Dawn: dawn is a feeling
The morning: another morning
Lunch break: peak hour

 

Lato B

 

The afternoon

  • Forever afternoon (Teasday?)
  • (Evening) Time to get away

Evening

  • The sunset
  • Twilight time

The night

  • Night in white satin
  • Late lament/Resolvement

 

 

 

Le mie canzoni formano una sorta di biografia o diario della mia vita
 in cui parlano di persone che ho amato e persone
 che conoscevo solo nel mio cuore,
luoghi che ho visto solo per un momento
e luoghi in cui ho vissuto tutta la mia vita
(Justin Hayward)

 

 

C’era una volta a Londra nel 1967 una casa discografica, la Decca Records, che per fini essenzialmente pubblicitari propose al complesso capitanato da John Lodge e Justin Hayward un ambizioso e praticamente impossibile progetto: produrre una versione rock della “Sinfonia del nuovo mondo” di Antonin Dvoràk. Il complesso accettò, rendendosi conto in seguito che si trattava di un’immane stronzata. I ragazzi, rinunciando alla folle idea, continuarono però a lavorare sui loro progetti originali, senza disdegnare però un aiutino dalla già disponibile London Festival Orchestra. Risultato finale? Un bel repertorio di sette canzoni progressive immerse in una matrice di musica sinfonica. Bella schifezza, dovevano aver pensato i discografici. Lo scetticismo permase fino alla sua uscita, nel 1967, quando il disco conobbe un grande successo.
Il concept si basa sullo scorrere della giornata: i titoli vanno dall’alba di The day begins al tramonto di Nights in white satin. Le canzoni hanno tutte una introduzione e una conclusione sinfonica, che allunga e spezza i brani, sia tra di loro che al loro interno. È quasi impossibile sentire il cambiamento di traccia da un brano all’altro; ed è anche difficile in alcuni casi associare ad un brano un solo tema musicale.

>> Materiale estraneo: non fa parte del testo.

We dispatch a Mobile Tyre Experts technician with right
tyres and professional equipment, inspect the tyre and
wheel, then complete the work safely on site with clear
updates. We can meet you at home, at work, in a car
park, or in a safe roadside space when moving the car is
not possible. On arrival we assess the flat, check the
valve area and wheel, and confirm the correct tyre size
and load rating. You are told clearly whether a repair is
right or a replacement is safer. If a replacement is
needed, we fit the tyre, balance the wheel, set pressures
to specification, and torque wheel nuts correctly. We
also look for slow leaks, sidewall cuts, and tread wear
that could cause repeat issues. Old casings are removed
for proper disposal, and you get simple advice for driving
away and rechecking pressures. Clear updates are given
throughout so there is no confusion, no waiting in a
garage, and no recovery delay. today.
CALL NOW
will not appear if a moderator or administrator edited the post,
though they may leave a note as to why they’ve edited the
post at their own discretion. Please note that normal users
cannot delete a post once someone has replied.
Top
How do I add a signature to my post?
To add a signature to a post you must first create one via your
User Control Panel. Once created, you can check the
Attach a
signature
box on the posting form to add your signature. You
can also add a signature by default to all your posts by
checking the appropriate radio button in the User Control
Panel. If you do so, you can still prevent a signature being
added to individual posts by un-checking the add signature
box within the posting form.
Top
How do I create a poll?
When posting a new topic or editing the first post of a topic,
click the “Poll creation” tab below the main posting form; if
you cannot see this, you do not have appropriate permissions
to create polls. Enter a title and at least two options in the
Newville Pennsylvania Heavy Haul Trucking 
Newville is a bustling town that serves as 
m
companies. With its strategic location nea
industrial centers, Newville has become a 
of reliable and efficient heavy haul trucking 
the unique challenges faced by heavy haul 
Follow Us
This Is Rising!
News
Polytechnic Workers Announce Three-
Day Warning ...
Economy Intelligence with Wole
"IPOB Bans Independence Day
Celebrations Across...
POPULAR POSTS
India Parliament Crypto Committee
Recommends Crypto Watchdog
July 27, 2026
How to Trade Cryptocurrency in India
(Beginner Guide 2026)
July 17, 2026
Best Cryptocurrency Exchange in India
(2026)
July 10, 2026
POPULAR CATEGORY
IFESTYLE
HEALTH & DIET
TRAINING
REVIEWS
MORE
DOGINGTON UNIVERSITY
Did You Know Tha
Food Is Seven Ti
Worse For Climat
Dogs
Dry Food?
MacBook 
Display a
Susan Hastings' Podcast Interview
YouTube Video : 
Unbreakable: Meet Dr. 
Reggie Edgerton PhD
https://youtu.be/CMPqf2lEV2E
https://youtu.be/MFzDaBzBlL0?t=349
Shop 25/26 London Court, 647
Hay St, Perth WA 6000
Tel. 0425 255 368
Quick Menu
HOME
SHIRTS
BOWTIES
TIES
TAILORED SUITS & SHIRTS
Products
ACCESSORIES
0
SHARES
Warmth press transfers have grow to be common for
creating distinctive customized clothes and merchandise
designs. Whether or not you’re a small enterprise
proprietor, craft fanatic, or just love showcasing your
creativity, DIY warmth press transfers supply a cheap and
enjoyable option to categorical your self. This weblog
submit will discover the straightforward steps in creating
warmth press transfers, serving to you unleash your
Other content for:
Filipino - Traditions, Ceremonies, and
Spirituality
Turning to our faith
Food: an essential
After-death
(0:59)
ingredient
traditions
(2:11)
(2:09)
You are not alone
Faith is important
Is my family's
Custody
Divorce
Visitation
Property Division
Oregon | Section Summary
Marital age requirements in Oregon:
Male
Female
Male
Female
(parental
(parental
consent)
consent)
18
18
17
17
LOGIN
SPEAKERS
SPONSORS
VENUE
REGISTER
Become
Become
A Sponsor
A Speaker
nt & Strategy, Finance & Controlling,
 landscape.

Dall’introduzione classica e lirica della prima parte si passa alla parte forse più “molle” del disco, cioè in sostanza il mattino e il mezzogiorno, in cui davvero i brani, un po’ troppo scanzonati, entrano in forte contrasto con l’orchestra. Ma superata questa debolezza si arriva ai 3 brani migliori, nel pomeriggio e nella sera. Afternoon è notevole. In essa convivono due temi, egualmente straordinari: si passa dalla prima Forever afternoon, con un sound decisamente vivace, alle note altissime di Peak hour, in cui prevale invece la malinconia e la sensazione di dover partire, di lasciare la sicurezza del giorno avvicinandosi sempre più all’ignoto della sera.
Evening è ancora meglio. L’introduzione, lasciata agli archi, precede un sound di basso e batteria molto potente, di ispirazione orientale, immancabilmente psichedelica e ipnotica. Un altro intermezzo sinfonico lascia spazio a un tema ancora più pesante, in modo che ci si ritrova nuovamente storditi, prima della distensione finale.
Nights in white satin la conoscono praticamente tutti (anche per via delle rivisitazione in italiano dei Nomadi che l’hanno trasformata in Ho difeso il mio amore). La voce candida di Hayward canta mentre il suono del sintetizzatore l’accompagna con suoni e voci da brividi, come dei fantasmi del passato. La canzone parla di un amore perduto, i cui unici resti sono un tessuto bianco, simbolo di innocenza e semplicità, di una bellezza ormai svanita.
Probabilmente le canzoni potevano resistere nella loro bellezza anche senza la componente sinfonica, che fa apparire il tutto un po’ artificioso e ingombrante (non per niente tempo fa sul Mucchio Extra il disco fu inserito tra i cento titoli da evitare). Ciò nonostante, il disco può comunque rappresentare una piacevole scoperta per chiunque si voglia avvicinare al genere progressivo e a quel rock sinfonico che conobbe grande successo negli anni successivi (si pensi anche ai Metallica di fine anni ’90 o ai Deep Purple di inizio anni ’70). Nel suo genere dunque, un classico!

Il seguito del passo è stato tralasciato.